I doubt ill swap this crosshair tbh.

I hope to put a 3900x in it and be done.

Look at the market, Nvidia have upsold twice in the last few years, Intel prices have increased on mainstream and because they could they made hedt platform with higher pricing.

And intel were selling us quads for years man, with socket swaps that WERE NOT needed,, theses boards run up to 16 cores, I'm telling you as an engineer , pciex 4 takes more R and D, testing and more expensive parts including more parts (redriver chip/s).

With boards from 160-700 quid i don't see your point as valid.

As I said, watch intels prices ,  have you seen some of the boards you can buy Now for Intel chips.

Because you don't see it? , just means you don't see it.

There's a Bit of gouging going on but it's not Amd that Makes the boards.


----------



## Totally (Jun 11, 2019)

R-T-B said:


> AMD dictates X570 must support PCIe 4.0.
> 
> PCIe 4.0 needs at least a 6-layer board for signaling.
> 
> ...



Still don't see the justification.
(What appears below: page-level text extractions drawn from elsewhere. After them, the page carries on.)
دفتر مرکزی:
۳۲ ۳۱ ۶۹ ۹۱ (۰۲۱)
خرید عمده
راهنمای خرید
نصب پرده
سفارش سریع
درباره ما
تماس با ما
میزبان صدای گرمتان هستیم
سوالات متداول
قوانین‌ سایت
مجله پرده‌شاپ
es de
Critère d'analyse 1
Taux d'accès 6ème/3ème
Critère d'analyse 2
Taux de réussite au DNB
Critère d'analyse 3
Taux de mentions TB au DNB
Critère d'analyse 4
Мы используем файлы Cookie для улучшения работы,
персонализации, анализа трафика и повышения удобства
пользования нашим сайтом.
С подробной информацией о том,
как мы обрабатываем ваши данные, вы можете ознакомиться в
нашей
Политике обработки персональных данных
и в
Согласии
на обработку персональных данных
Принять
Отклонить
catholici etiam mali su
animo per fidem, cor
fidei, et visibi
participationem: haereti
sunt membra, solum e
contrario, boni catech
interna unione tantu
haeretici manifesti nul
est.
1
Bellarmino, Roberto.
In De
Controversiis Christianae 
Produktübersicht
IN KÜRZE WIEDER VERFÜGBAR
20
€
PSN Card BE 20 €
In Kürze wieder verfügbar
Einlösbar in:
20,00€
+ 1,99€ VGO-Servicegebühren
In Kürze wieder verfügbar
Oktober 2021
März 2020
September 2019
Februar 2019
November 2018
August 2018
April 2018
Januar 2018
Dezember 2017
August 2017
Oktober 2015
Distinctly remember Asus and Gigabyte advertising 8/10 layer pcbs used in their MBs for their prime/deluxe/rog/ultra durable/aorus boards and those boards were $150-250 not 300-500.


----------



## R-T-B (Jun 11, 2019)

Totally said:


> Still don't see the justification. Distinctly remember Asus and Gigabyte advertising 8/10 layer pcbs used in their MBs for their prime/deluxe/rog/ultra durable/aorus boards and those boards were $150-250 not 300-500.



How many years ago, though?  Dollars lost fair bit of value since then.

Granted not that much, just saying it's a factor.


----------



## Totally (Jun 11, 2019)

Not long ago,  2 years ago when first gen ryzen came out, that when I was shopping mbs.


----------



## kanecvr (Jun 11, 2019)

We're talking about Asus here. Overpriced has been their middle name for a good few years now. I'll probably be going with whichever manufacturer provides a good quality vrm setup, decent bios and good price/performance ratio. That means Asrock, Biostar or Gigabyte.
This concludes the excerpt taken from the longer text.